Friday, 10 de May de 2024 ISSN 1519-7670 - Ano 24 - nº 1287

Mulher no comando

Le Monde, o diário de mais prestígio na França, já tem diretor. Ou melhor, diretora, a primeira na história do jornal. Na sexta-feira, foi escolhida uma mulher de 46 anos, 17 dos quais no Le Monde; tímida, elegante e com caráter, além de fama de boa profissional. Seu nome é Natalie Nougayrède.

O jornal estava acéfalo desde a morte súbita do diretor anterior, Erik Izraelewicz, no fim de novembro. Inscrita como candidata de última hora, na primeira entrevista Natalie causou forte impressão. Depois da quarta entrevista e duas semanas de dúvidas, foi selecionada pelos controladores por cima dos outros três candidatos com mais experiência e passou pelo crivo da sociedade de redatores, na qual tinha que obter, pelo menos, 60% dos votos. Conseguiu 80%. Ela reconheceu que “meu inimigo pessoal é a comunicação”. Escolheu para ocupar o segundo lugar o atual diretor de Libération, Vincent Giret, bom administrador, de fácil relacionamento e conhecedor da mídia digital. No dia 6, seu nome foi ao conselho de supervisão, uma formalidade.

Filha do engenheiro de uma multinacional, Natalie morou em Londres, onde aprendeu inglês com quatro anos, e no Canadá, onde estudou russo. Quis ser médica, mas optou pelo jornalismo para poder viajar e porque assim tinha que entrevistar pessoas e “superar uma parte da timidez”, como disse. Cobriu o conflito dos Bálcãs para o Libération. Entrou no Le Monde em 1996, foi correspondente em Moscou e, desde 2005, correspondente diplomática. Suas análises nem sempre agradaram ao poder; chegou a ser expulsa de um encontro no Quai d’Orsay, o Ministério das Relações Exteriores.

“Objetividade não existe; honestidade, sim”

A tarefa da nova diretora não será fácil. Ela terá que recuperar a circulação do jornal e desenvolver a versão digital. Considerado no passado o principal formador de opinião e da agenda de debates, alimento diário dos intelectuais e leitura indispensável para a elite francesa, Le Monde enfrentou problemas econômicos e uma crise de credibilidade. Ao ser sabatinada pela redação, Natalie disse que seu objetivo será manter a qualidade e a independência do jornal.

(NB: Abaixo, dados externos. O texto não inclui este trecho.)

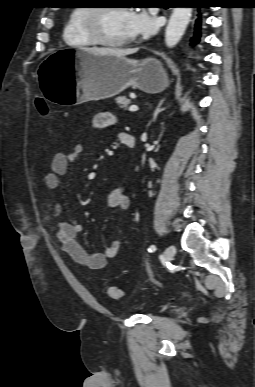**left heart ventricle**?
Masks as SVG:
<instances>
[{
  "instance_id": "obj_1",
  "label": "left heart ventricle",
  "mask_w": 255,
  "mask_h": 387,
  "mask_svg": "<svg viewBox=\"0 0 255 387\" xmlns=\"http://www.w3.org/2000/svg\"><path fill=\"white\" fill-rule=\"evenodd\" d=\"M128 11L114 8L105 11L101 17V29L104 35L113 40L130 38L128 29Z\"/></svg>"
}]
</instances>
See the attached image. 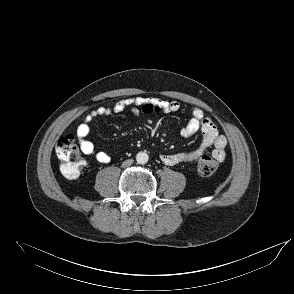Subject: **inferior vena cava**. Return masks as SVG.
<instances>
[{
    "label": "inferior vena cava",
    "instance_id": "obj_1",
    "mask_svg": "<svg viewBox=\"0 0 294 294\" xmlns=\"http://www.w3.org/2000/svg\"><path fill=\"white\" fill-rule=\"evenodd\" d=\"M133 164V160L132 159H128V160H125L123 163H122V167H129Z\"/></svg>",
    "mask_w": 294,
    "mask_h": 294
}]
</instances>
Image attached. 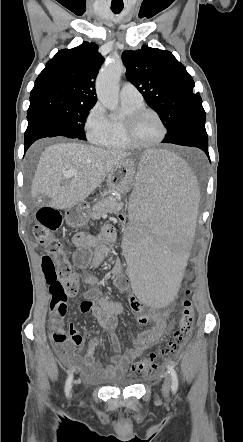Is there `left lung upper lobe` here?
Here are the masks:
<instances>
[{
    "label": "left lung upper lobe",
    "instance_id": "obj_1",
    "mask_svg": "<svg viewBox=\"0 0 243 442\" xmlns=\"http://www.w3.org/2000/svg\"><path fill=\"white\" fill-rule=\"evenodd\" d=\"M122 59L127 78L141 92L147 104L167 128L163 142L174 136L190 120L205 117L200 94L184 65L167 50L142 46L126 50Z\"/></svg>",
    "mask_w": 243,
    "mask_h": 442
}]
</instances>
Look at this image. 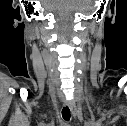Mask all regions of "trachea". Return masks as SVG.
<instances>
[{
  "label": "trachea",
  "mask_w": 127,
  "mask_h": 126,
  "mask_svg": "<svg viewBox=\"0 0 127 126\" xmlns=\"http://www.w3.org/2000/svg\"><path fill=\"white\" fill-rule=\"evenodd\" d=\"M62 117L65 121H69L71 114H70V109L68 107H64L62 110Z\"/></svg>",
  "instance_id": "trachea-1"
}]
</instances>
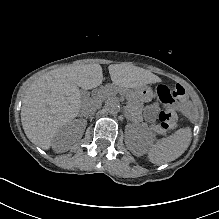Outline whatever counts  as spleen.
Returning a JSON list of instances; mask_svg holds the SVG:
<instances>
[{"label":"spleen","mask_w":219,"mask_h":219,"mask_svg":"<svg viewBox=\"0 0 219 219\" xmlns=\"http://www.w3.org/2000/svg\"><path fill=\"white\" fill-rule=\"evenodd\" d=\"M190 129H182L172 137L163 139L155 146L149 148L150 158L156 164L166 163L175 160L188 148L191 141Z\"/></svg>","instance_id":"3e777b00"}]
</instances>
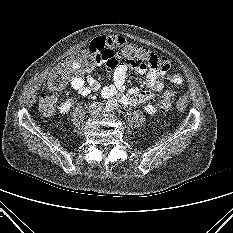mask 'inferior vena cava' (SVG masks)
Returning a JSON list of instances; mask_svg holds the SVG:
<instances>
[{
	"label": "inferior vena cava",
	"instance_id": "obj_1",
	"mask_svg": "<svg viewBox=\"0 0 233 233\" xmlns=\"http://www.w3.org/2000/svg\"><path fill=\"white\" fill-rule=\"evenodd\" d=\"M101 108H102V104L99 102H95L92 105H90V112L95 114V113L101 111Z\"/></svg>",
	"mask_w": 233,
	"mask_h": 233
}]
</instances>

Le Monde foi fundado em dezembro de 1944, pouco tempo depois de Paris ser libertada da ocupação alemã, por decisão do general Charles de Gaulle. Ele queria que a França tivesse um grande jornal, respeitado internacionalmente, como The Times, de Londres. Para a direção, foi escolhido Hubert Beuve-Méry, um cristão austero, de hábitos ascéticos, solitário e receoso do poder do dinheiro; “gracioso como um cacto”. De Gaulle deu uma única orientação: Le Monde deveria ser o instrumento da consciência nacional. Realmente, Beuve-Méry sempre considerou o jornal como um tipo de serviço de interesse público, um órgão com responsabilidade pública e com obrigações para com a França. Suas funções incluíam a direção da redação e de toda a empresa.

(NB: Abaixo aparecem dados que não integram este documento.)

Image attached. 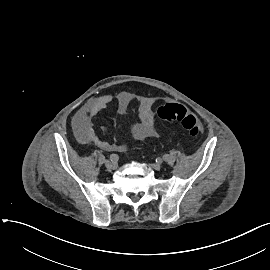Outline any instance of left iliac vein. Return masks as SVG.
I'll return each mask as SVG.
<instances>
[{"label":"left iliac vein","mask_w":270,"mask_h":270,"mask_svg":"<svg viewBox=\"0 0 270 270\" xmlns=\"http://www.w3.org/2000/svg\"><path fill=\"white\" fill-rule=\"evenodd\" d=\"M150 166L154 170H160L161 169V164L160 163L151 164Z\"/></svg>","instance_id":"obj_1"}]
</instances>
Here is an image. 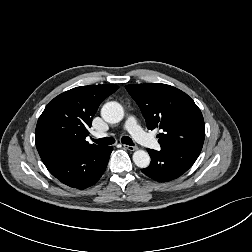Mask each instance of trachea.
Segmentation results:
<instances>
[{"instance_id": "3493384b", "label": "trachea", "mask_w": 252, "mask_h": 252, "mask_svg": "<svg viewBox=\"0 0 252 252\" xmlns=\"http://www.w3.org/2000/svg\"><path fill=\"white\" fill-rule=\"evenodd\" d=\"M93 142H95L98 145L101 146H108V145H112L113 143H115V139L112 137H105V138H100V139H92ZM122 143L126 144V145H130L133 146L134 143L132 141L131 138L127 137V136H123L121 138Z\"/></svg>"}]
</instances>
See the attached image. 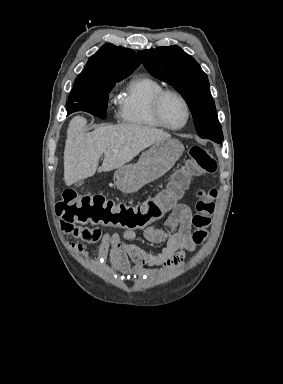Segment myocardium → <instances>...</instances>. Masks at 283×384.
<instances>
[{
	"label": "myocardium",
	"instance_id": "obj_1",
	"mask_svg": "<svg viewBox=\"0 0 283 384\" xmlns=\"http://www.w3.org/2000/svg\"><path fill=\"white\" fill-rule=\"evenodd\" d=\"M168 95L176 96L182 102V104L184 106V109L186 112V118H185L184 123L181 126H178V127L168 126L162 119L161 106H162L164 99ZM150 114H151V117L154 120V122L160 128H163V129L169 130V131H179V130H182L183 128H185L187 126V124L189 123L190 117H191V110H190V106H189L186 98L181 93H179L175 90H171V89H164L160 93H158L155 96V98L153 99L151 106H150Z\"/></svg>",
	"mask_w": 283,
	"mask_h": 384
}]
</instances>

Com uma gestão extremamente conservadora, evitou fazer dívidas, preferindo o autofinanciamento. “Vocês não verão atrás de mim nem banco, nem igreja, nem partido político”, dizia. Para equilibrar as contas, pagava salários bem inferiores aos do mercado, o que não impediu que atraísse uma elite dos melhores jornalistas da França. A orientação de Beuve-Méry era clara: “Dizer a verdade, custe o que custar. Sobretudo, se custar.” Partia do princípio de que “a objetividade não existe, mas a honestidade, sim”. A informação tinha que ser honesta e completa. Orientava os jornalistas a não aceitarem convites para jantar com pessoas que poderiam pedir algo em troca, mas dizia que podiam ser aceitos convites do governo para almoçar, “com a condição de cuspir no prato”.

Déficit crônico

Em pouco tempo, Le Monde era o jornal mais respeitado do país. Segundo o jornalista Jean Lacouture, Beuve-Méry, “à força de honestidade, teimosia, firmeza e respeito pela coisa escrita, criou o melhor jornal da Europa – eu diria, o melhor jornal anglo-saxão da Europa”. Ainda segundo Lacouture, o jornal não era objetivo, mas era editado para que as pessoas pudessem ter uma opinião própria. Era criticado por ter pouco senso de humor e por levar-se demasiado a sério. Era vespertino, característica que conserva até hoje.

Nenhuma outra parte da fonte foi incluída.